George S. Osborne College of Audiology
Advanced Studies in Cochlear Implants Certificate Program
The Neuroscience of Cochlear Implantation (1.5 Credits)
Faculty 1: Robert V. Harrison, PhD, DSc
Faculty 2: Blake Papsin, MD, MSc, FRCS, FACS
General Objectives: This course will provide a detailed description of the function of the auditory system with special reference to aspects important to cochlear implantation. The course will cover basic mechanics and physiology of auditory detection and transduction at the level of the cochlea, as well as important aspects central auditory processing. The course will give emphasis to issues that are particularly relevant to electrical stimulation with cochlear implant systems. The course will include detailed consideration of the early development of the cochlea and central auditory pathways, as well as age related plasticity in the auditory brain. These concepts will be linked to issues relating to cochlear implantation in children and in adults. The course will cover details about cochlear implant sound processing, cochlear electrode stimulation of neurons and other electrophysiological cochlear implant issues. The course will also review surgical procedures, and a range of medical considerations related to cochlear implant candidature (e.g. temporal bone malformations, multiple handicaps, genetic etiology etc.).
Behavioral Issues and Remediation (2.0 Credits)
Faculty: Erin C. Schafer, PhD, CCC/A
General Objectives: The purpose of this course is to gain knowledge regarding the history of cochlear implants as well as candidacy criteria for the adult and pediatric population. Learners will understand how to assess speech perception in adults and children with cochlear implants and to learn now to enhance performance with bilateral implantation, bimodal stimulation, and hearing assistance technology.
Programming Cochlear Implants (1.5 Credits)
Faculty: Jace Wolfe, PhD
General Objectives:This course will discuss the fundamental principles involved in the programming of cochlear implants for children and adults and will address the following specific topics: basic hardware of cochlear implant systems, terminology associated with cochlear implant programming, clinical procedures utilized in the programming of cochlear implants, troubleshooting common complaints and complications associated with cochlear implant use, etc.
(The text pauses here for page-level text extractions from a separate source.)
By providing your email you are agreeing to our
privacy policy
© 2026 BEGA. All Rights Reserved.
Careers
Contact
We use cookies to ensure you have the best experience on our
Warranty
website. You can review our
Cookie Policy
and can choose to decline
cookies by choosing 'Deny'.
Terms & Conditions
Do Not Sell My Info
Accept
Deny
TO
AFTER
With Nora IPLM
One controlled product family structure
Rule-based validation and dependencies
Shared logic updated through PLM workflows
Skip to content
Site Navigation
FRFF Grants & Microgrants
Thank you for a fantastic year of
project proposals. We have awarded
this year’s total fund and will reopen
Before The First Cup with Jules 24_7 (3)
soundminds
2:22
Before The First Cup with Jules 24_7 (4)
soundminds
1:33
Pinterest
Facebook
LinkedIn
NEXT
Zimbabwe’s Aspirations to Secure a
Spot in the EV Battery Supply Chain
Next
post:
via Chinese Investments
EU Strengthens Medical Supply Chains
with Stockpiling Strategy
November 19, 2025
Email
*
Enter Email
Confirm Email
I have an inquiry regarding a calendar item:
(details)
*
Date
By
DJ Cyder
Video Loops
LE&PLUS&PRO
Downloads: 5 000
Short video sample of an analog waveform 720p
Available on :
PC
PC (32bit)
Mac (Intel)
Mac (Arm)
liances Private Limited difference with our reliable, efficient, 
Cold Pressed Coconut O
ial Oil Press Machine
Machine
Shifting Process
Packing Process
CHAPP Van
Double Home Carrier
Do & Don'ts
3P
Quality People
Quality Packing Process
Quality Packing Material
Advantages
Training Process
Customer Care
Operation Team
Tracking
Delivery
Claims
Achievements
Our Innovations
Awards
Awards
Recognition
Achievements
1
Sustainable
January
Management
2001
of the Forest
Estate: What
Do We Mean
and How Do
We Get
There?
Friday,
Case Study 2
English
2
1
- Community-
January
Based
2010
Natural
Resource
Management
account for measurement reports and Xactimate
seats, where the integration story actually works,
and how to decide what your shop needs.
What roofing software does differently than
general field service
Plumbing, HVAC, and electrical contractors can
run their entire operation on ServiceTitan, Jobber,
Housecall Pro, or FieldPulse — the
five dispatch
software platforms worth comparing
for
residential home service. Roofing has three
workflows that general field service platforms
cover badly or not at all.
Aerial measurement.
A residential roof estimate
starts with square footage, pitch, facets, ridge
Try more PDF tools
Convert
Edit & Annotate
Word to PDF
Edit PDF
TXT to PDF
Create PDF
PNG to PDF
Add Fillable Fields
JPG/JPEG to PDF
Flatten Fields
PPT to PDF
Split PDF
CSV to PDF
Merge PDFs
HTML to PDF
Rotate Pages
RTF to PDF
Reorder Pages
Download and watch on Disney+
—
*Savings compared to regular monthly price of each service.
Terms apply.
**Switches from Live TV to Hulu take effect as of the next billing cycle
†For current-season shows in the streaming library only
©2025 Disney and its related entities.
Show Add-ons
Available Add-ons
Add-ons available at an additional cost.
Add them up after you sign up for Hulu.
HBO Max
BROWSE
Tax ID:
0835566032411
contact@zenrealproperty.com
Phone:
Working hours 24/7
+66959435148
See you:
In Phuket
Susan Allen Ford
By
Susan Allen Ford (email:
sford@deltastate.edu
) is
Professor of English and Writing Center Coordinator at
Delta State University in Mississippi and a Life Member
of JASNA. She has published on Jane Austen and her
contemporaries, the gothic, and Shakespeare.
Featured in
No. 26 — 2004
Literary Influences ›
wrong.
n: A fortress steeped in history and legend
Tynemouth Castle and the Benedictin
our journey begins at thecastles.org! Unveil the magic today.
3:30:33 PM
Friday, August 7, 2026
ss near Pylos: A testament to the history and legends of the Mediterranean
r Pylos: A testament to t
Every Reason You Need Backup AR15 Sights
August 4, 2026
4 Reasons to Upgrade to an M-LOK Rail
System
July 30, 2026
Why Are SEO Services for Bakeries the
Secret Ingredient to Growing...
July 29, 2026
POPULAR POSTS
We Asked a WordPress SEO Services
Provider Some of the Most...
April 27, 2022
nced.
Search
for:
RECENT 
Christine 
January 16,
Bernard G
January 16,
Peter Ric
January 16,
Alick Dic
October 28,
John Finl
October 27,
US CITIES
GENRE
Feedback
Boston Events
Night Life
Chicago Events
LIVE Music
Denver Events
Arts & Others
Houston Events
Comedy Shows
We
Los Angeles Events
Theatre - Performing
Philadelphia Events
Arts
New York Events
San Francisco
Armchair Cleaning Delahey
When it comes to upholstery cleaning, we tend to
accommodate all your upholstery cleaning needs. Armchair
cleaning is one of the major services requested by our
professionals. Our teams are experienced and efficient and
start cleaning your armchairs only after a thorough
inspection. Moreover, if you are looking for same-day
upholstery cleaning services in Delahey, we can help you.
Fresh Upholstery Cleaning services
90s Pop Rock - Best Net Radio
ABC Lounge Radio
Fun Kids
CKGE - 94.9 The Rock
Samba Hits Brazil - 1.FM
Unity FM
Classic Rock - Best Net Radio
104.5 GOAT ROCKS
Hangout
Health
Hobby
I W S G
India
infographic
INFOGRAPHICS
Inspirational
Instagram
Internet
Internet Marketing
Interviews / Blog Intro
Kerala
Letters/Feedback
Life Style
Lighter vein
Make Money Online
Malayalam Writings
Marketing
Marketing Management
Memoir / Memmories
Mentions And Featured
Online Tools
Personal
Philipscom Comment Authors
Clinical case examples will be provided as a tool to illustrate clinical practices and procedures commonly utilized in cochlear implant programming. After successful completion of this course, the student should acquire a working knowledge that will facilitate the successful management of cochlear implant programming in clinical settings.
Objective Measures in Cochlear Implantation (1.5 Credits)
Faculty: Karen A. Gordon, PhD
General Objectives: This course will discuss the range of objective measures which can be elicited in cochlear implant users. The course will address how these measures can be used to evaluate cochlear implant function and activity along the auditory pathways in response to cochlear implant stimulation. In addition, the use of these measures to detect unwanted non-auditory responses to cochlear implant stimulation will be discussed. Students will learn what equipment is necessary to obtain these measures and when to collect them. Current applications for these measures in both clinical and research settings will be discussed.
Aural (Re)habilitation for Cochlear Implant Recipients (2.0 Credits)
Faculty: Teresa H. Caraway, PhD, CCC-SLP, LSLS Cert. AVT
General Objectives: This course will discuss aural (re)habilitation for children and adults following cochlear implantation. The course will address auditory skill development and specific intervention strategies and techniques to maximize the auditory potential of pediatric and adult cochlear implant recipients. In addition considerations to facilitate listening skills for special populations including the older implanted child, the multiply challenged child, and the bilingual child. Students will develop knowledge and practical insights to engage families and educators to support cochlear implant recipients. Students will learn the essential components of the (re)habilitation process and current application in the clinical setting.
Psycho-social and Professional Issues in
Cochlear Implant Candidacy and Selection (1.5 Credits)
Faculty 1: Rich Tyler, PhD
Faculty 2: Debbie Abel, AuD
General Objectives: This course will discuss epidemiology of hearing loss and associated risk factors, social and cultural concerns of cochlear implants, the selection and fitting of bilateral combinations of cochlear implants and hearing aids, issues related to the quality of life, cost/benefit issues provided by cochlear implants, government regulations overseeing the provision of cochlear implants, and practice management issues as they affect the provision of cochlear implant services, specific to adults and children.